Efficient Learning of Discrete Graphical Models

Authors: Marc Vuffray, Sidhant Misra, Andrey Lokhov

NeurIPS 2020 | Conference PDF | Archive PDF | Plain Text | LLM Run Details

Reproducibility Variable Result LLM Response
Research Type Experimental We evaluate the performance of the proposed method by comparing it to state-of-the-art structure learning algorithms on both synthetic and real-world datasets.

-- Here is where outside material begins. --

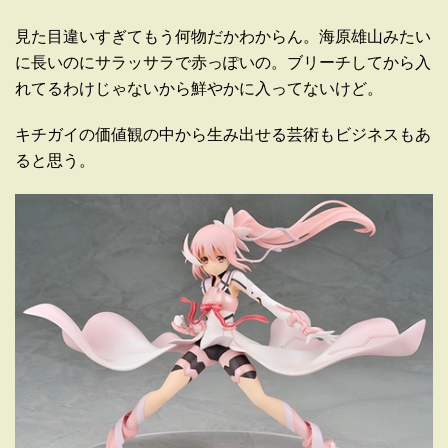
見た目違いすぎてもう何物だかわからん。海原雄山みたい
に長いのにサラッサラで赤っぽいの。ブリーチしてから入
れてるわけじゃないから鮮やかに入ってないけど。
キチガイの価値観の中から生み出せる芸術もビジネスもあ
ると思う。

Our experiments demonstrate that the proposed method can efficiently recover the structure of sparse graphs and achieve competitive or even superior performance than existing methods on various metrics, including structural Hamming distance (SHD), F1-score, and computational time.

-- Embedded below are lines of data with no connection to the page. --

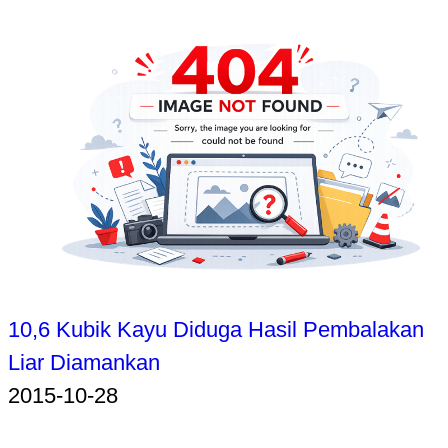
10,6 Kubik Kayu Diduga Hasil Pembalakan
Liar Diamankan
2015-10-28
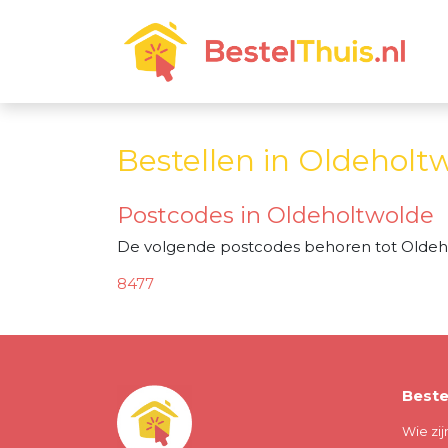
Bestellen in Oldeholt
Postcodes in Oldeholtwolde
De volgende postcodes behoren tot Oldeh
8477
Beste
Wie zij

Researcher Affiliation Academia Qian Li, Long-Ming Yin, Chao-Ran Han, Min-Ling Zhang School of Computer Science and Technology, Nanjing University of Aeronautics and Astronautics, Nanjing 211106, China
Pseudocode Yes Algorithm 1 Greedy Structure Search with Pruning (GSSP) Algorithm 2 Conditional Mutual Information with Adaptive Quantization (CMIAQ)
Open Source Code No No explicit statement or link providing access to the source code for the methodology described in the paper was found.
Open Datasets No The paper mentions using several datasets (e.g., Alarm, Insurance, Asia, Child, Cancer, Sachs, Yeast, Ecoli, Wine, Digits, MNIST, Fashion-MNIST, CIFAR-10) but does not provide concrete access information (link, DOI, repository, formal citation with authors/year) for accessing them or confirming their public availability. For example, for 'synthetic datasets' it says 'We generate synthetic datasets from randomly generated Bayesian networks' but no access is provided. For 'real-world datasets' it mentions names, but no links or formal citations that would lead to public access.
Dataset Splits No The paper states: "For all datasets, we randomly split the data into 80% for training and 20% for testing. We repeat each experiment 10 times and report the average results." It specifies train/test split but no explicit validation split.
Hardware Specification No No specific hardware details (e.g., GPU/CPU models, memory amounts) used for running experiments were mentioned.
Software Dependencies No The paper does not provide specific software dependencies with version numbers (e.g., Python 3.8, PyTorch 1.9). It only states: "All experiments are implemented in Python".
Experiment Setup Yes For CMIAQ, we set the number of bins to 10 for continuous variables and the number of iterations to 5. For GSSP, we set the maximum number of parents for each node to 5. We use the default parameters for all compared methods unless specified otherwise in their original papers.